<<<<
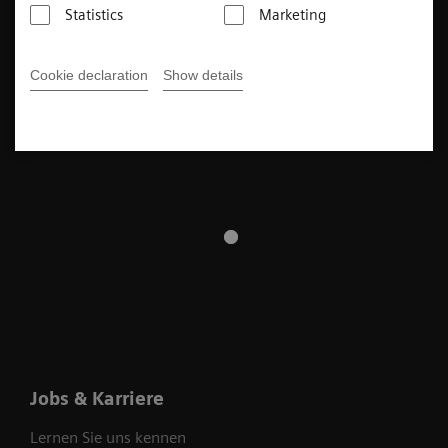
Statistics
Marketing
Cookie declaration
Show details
Jobs & Karriere
Lernen Sie uns kennen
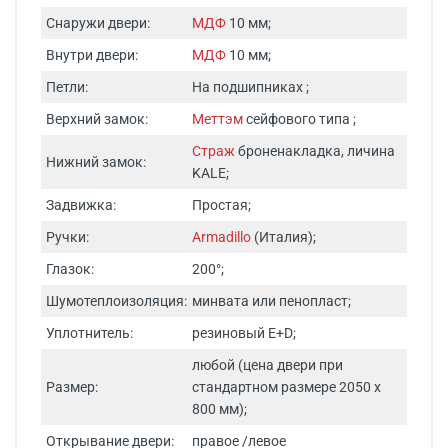
Снаружи двери:
МДФ
10 мм;
Внутри двери:
МДФ
10 мм;
Петли:
На подшипниках ;
Верхний замок:
Меттэм
сейфового типа ;
Страж
броненакладка, личина
Нижний замок:
KALE;
Задвижка:
Простая;
Ручки:
Armadillo
(Италия);
Глазок:
200°;
Шумотеплоизоляция:
минвата или пенопласт;
Уплотнитель:
резиновый E+D;
любой (цена двери при
Размер:
стандартном размере 2050 х
800 мм);
Открывание двери:
правое /левое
>>>>
THE PROBLEM: Please state how many lines in the data contain the word "двери", giving only that number.

EXERCISE SOLUTION: 4